• _SUPPLIED INFORMATION_:
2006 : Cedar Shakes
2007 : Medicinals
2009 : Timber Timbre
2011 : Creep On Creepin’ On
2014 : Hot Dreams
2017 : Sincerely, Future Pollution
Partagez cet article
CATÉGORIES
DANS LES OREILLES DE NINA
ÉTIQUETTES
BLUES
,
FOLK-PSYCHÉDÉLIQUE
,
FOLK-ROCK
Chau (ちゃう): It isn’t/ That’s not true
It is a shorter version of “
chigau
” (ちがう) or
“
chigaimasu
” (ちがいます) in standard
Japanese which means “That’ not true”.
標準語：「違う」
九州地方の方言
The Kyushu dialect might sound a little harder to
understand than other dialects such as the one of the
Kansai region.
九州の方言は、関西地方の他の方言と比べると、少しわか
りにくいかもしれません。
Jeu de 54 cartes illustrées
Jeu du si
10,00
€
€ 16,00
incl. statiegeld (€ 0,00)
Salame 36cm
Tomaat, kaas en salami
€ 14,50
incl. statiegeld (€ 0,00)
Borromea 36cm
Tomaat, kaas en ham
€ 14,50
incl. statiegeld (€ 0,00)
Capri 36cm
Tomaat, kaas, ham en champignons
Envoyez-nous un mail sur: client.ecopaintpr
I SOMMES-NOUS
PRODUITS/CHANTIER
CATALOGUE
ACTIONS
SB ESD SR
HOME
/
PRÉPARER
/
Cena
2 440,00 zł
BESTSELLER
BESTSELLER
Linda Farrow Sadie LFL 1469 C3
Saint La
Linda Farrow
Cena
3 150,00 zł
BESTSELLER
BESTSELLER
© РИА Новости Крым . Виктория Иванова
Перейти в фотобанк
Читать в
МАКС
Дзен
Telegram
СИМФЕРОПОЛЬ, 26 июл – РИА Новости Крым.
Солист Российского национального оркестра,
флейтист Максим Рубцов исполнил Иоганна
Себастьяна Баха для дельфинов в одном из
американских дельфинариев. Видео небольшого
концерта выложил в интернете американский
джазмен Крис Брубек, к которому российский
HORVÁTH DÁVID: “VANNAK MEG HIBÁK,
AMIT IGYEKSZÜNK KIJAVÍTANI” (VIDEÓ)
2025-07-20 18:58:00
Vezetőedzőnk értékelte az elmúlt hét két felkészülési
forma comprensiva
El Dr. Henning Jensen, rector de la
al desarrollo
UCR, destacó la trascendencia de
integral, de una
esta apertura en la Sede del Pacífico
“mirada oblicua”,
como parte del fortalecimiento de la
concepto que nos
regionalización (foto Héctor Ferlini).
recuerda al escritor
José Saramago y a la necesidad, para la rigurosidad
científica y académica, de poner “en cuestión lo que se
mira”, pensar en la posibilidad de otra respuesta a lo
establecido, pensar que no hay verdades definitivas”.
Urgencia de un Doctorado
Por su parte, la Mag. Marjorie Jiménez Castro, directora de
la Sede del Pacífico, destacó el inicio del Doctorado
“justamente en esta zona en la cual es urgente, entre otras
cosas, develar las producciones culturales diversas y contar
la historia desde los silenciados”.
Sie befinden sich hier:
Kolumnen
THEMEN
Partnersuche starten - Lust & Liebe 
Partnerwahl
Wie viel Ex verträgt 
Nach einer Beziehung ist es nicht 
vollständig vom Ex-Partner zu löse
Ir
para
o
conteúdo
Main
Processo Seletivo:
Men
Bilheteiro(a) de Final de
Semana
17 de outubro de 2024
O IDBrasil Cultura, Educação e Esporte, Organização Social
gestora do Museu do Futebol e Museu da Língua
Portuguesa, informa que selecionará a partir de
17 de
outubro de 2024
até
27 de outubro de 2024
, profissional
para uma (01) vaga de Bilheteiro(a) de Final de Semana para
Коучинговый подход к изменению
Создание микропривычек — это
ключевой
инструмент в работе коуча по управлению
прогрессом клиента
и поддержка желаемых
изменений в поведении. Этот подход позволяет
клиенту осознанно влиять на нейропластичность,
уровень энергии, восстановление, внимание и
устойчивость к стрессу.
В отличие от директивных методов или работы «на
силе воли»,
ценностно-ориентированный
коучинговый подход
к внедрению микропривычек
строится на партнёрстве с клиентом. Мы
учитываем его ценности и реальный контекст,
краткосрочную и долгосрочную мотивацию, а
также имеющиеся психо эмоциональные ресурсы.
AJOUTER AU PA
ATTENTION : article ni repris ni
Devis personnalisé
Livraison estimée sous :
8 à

• _INSTRUCTIONS FOR THE TASK_: Start with the line above that contains "O IDBrasil Cultura, Educação" and end with the line that contains "изменений в поведении. Этот подход позволяет". Write out those lines exactly, and only those.

• _OUTPUT BELOW_:
O IDBrasil Cultura, Educação e Esporte, Organização Social
gestora do Museu do Futebol e Museu da Língua
Portuguesa, informa que selecionará a partir de
17 de
outubro de 2024
até
27 de outubro de 2024
, profissional
para uma (01) vaga de Bilheteiro(a) de Final de Semana para
Коучинговый подход к изменению
Создание микропривычек — это
ключевой
инструмент в работе коуча по управлению
прогрессом клиента
и поддержка желаемых
изменений в поведении. Этот подход позволяет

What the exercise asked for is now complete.